WHAT YOU HAVE TO DO:
What is the count of lines below that include "können"? Reply with nothing else.
━━━
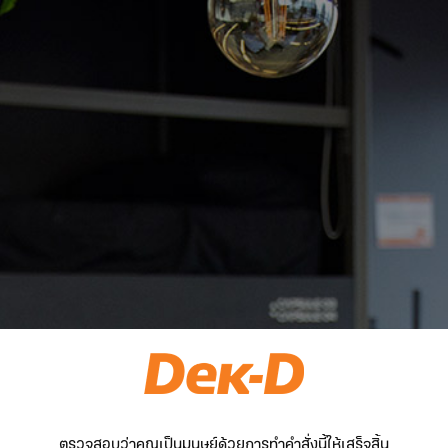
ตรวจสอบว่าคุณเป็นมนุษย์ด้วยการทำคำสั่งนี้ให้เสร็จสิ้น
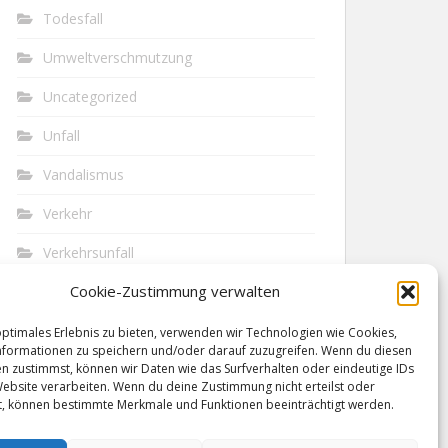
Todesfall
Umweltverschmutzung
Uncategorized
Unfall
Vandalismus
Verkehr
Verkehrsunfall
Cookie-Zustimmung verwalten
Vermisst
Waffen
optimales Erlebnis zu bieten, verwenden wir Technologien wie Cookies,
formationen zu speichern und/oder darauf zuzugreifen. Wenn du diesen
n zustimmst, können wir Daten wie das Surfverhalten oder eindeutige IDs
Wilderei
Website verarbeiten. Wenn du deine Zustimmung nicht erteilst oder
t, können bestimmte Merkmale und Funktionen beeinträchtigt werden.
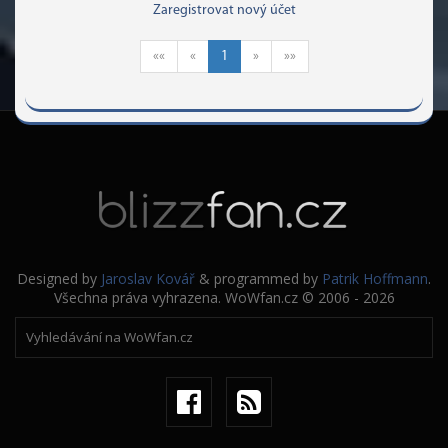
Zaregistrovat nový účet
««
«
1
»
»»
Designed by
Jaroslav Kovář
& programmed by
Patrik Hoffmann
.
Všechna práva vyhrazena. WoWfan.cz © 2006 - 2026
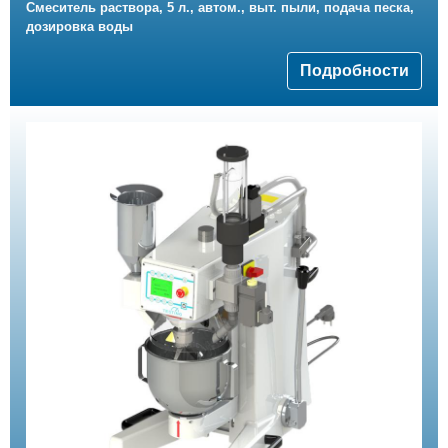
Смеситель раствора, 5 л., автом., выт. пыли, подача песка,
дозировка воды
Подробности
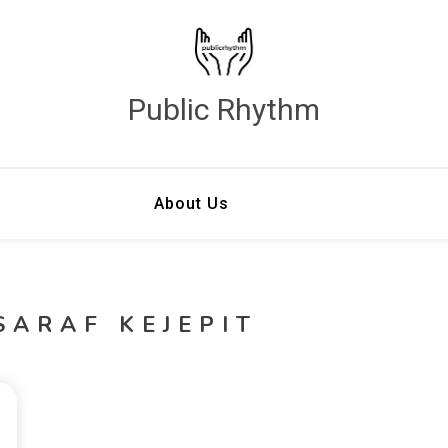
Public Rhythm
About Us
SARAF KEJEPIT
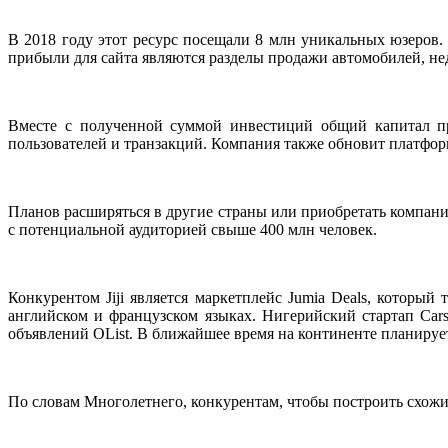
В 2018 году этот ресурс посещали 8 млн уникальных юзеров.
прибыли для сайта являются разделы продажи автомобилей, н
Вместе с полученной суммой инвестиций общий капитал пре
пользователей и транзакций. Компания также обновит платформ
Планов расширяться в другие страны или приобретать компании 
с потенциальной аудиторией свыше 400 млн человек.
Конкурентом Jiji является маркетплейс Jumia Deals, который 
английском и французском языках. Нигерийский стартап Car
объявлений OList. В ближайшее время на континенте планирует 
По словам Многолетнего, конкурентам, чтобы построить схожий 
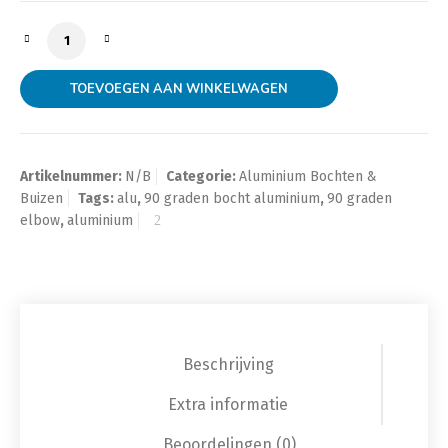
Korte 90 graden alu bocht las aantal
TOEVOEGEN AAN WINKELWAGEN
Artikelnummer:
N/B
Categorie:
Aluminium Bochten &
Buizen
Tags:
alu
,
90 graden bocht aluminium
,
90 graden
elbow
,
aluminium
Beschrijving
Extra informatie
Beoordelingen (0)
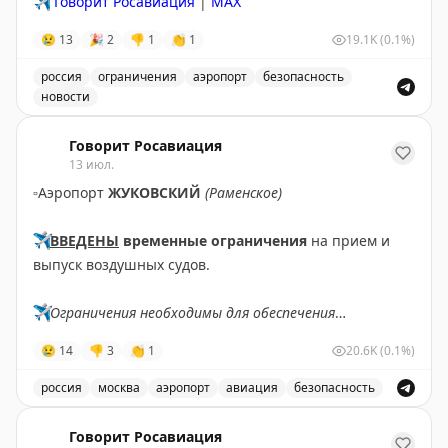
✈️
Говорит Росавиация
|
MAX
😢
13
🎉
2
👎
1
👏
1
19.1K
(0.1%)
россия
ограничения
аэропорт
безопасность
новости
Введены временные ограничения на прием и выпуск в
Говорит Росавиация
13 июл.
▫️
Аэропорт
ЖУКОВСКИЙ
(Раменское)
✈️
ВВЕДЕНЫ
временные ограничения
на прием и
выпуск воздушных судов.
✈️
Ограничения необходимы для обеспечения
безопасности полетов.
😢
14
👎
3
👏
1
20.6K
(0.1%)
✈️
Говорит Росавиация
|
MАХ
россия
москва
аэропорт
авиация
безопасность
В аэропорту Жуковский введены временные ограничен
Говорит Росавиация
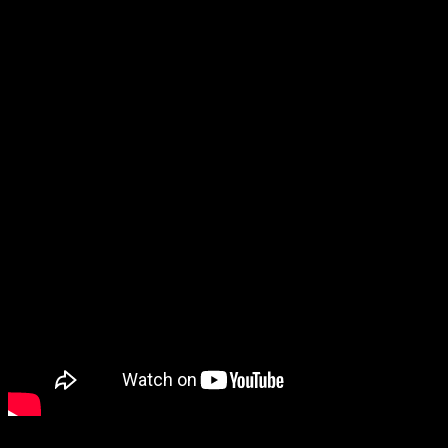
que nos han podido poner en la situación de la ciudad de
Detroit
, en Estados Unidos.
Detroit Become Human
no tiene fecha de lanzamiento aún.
━━━
RESPONSE FOR THIS EXERCISE:
2